Erna o kadar çok şeye ihtiyacı olduğunu fark etmişti ki hangisini alacağını şaşırıp duruyordu. Sonunda önce mutfak, sonra temizlik malzemeleri almaya karar verdi.
Yapacağı temizlik ve yemekler için ayrıntılı bir şekilde düşünüyor, bu arada onu izleyen Doğu’yu nasıl güldürdüğünü fark etmiyordu.
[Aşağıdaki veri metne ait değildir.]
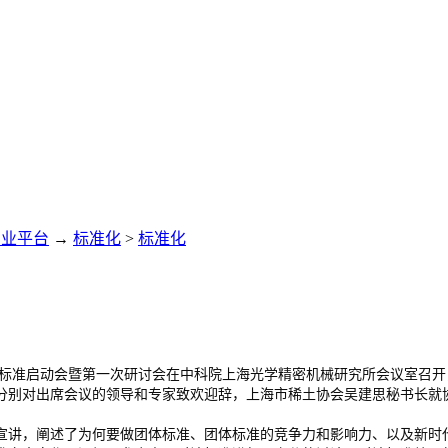
专业平台
→
标准化
>
标准化
团体标准启动会暨第一次研讨会在中科院上海光学精密机械研究所会议室召
分别对出席会议的领导和专家致欢迎辞，上海市稀土协会吴建思秘书长就
讲，阐述了为何要做团体标准、团体标准的竞争力和影响力、以及新时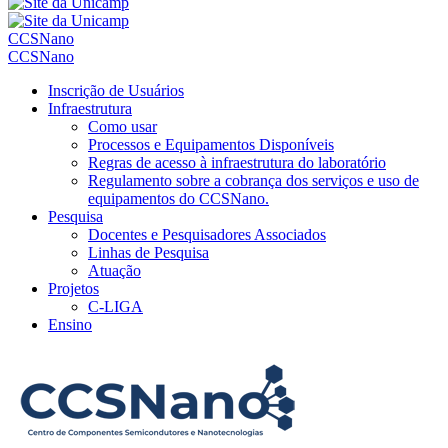
CCSNano
CCSNano
Inscrição de Usuários
Infraestrutura
Como usar
Processos e Equipamentos Disponíveis
Regras de acesso à infraestrutura do laboratório
Regulamento sobre a cobrança dos serviços e uso de
equipamentos do CCSNano.
Pesquisa
Docentes e Pesquisadores Associados
Linhas de Pesquisa
Atuação
Projetos
C-LIGA
Ensino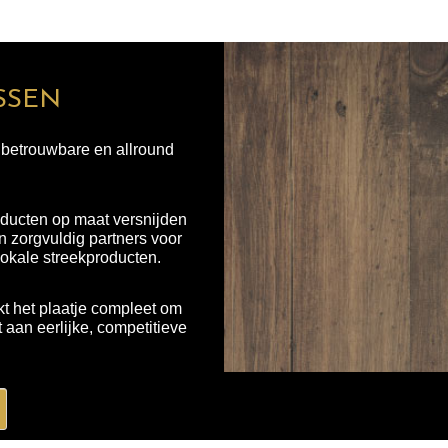
SSEN
n betrouwbare en allround
ducten op maat versnijden
 zorgvuldig partners voor
lokale streekproducten.
t het plaatje compleet om
aan eerlijke, competitieve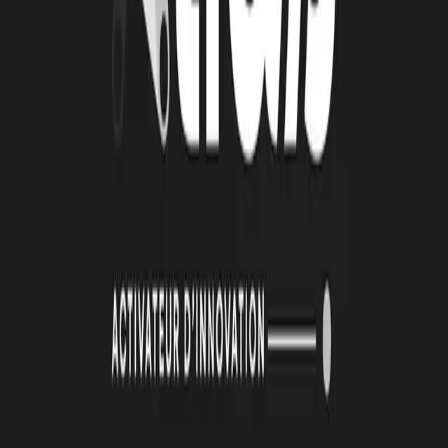
19 juin 2026
La Technopole Atlas renouvelle son identité visuelle
Lire la suite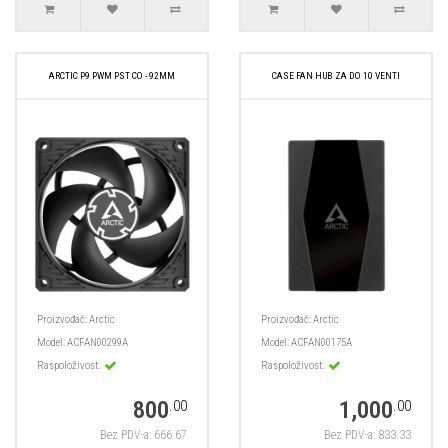
ARCTIC P9 PWM PST CO - 92MM
CASE FAN HUB ZA DO 10 VENTI
Proizvođač:
Arctic
Proizvođač:
Arctic
Model:
ACFAN00299A
Model:
ACFAN00175A
Raspoloživost:
Raspoloživost:
800
1,000
.00
.00
Bez PDV-a: 666.67
Bez PDV-a: 833.33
Doğu onun peşinden koştururken kendi davranışlarını anlamsız buluyordu. Kadınların alışveriş yapmaları onu her zaman çileden çıkarırdı, beklemekten nefret ederdi ve genellikle ayağına dahi kapansalar hiçbiriyle alışverişe çıkmazdı. Ama Erna ile bunu yapmak bile çok eğlenceliydi. Domates alırken bile didik didik her şeyini inceliyordu. Hiç onun kadar tuhaf birini görmemişti.
Marketten çıktıklarında ikisinin de elleri doluydu ve bir kişi de onlara yardım ediyordu. Her şeyi arabaya koyduktan sonra sırıttı. “Bizi batırmaya mı çalışıyorsun?”
“E-efendim?”
Kızın gerçek bir dehşetle irkilmesi üzerine “Şakaydı,” diyerek omzunu hafifçe dürttü. “Bin arabaya da artık sana kıyafet alalım.”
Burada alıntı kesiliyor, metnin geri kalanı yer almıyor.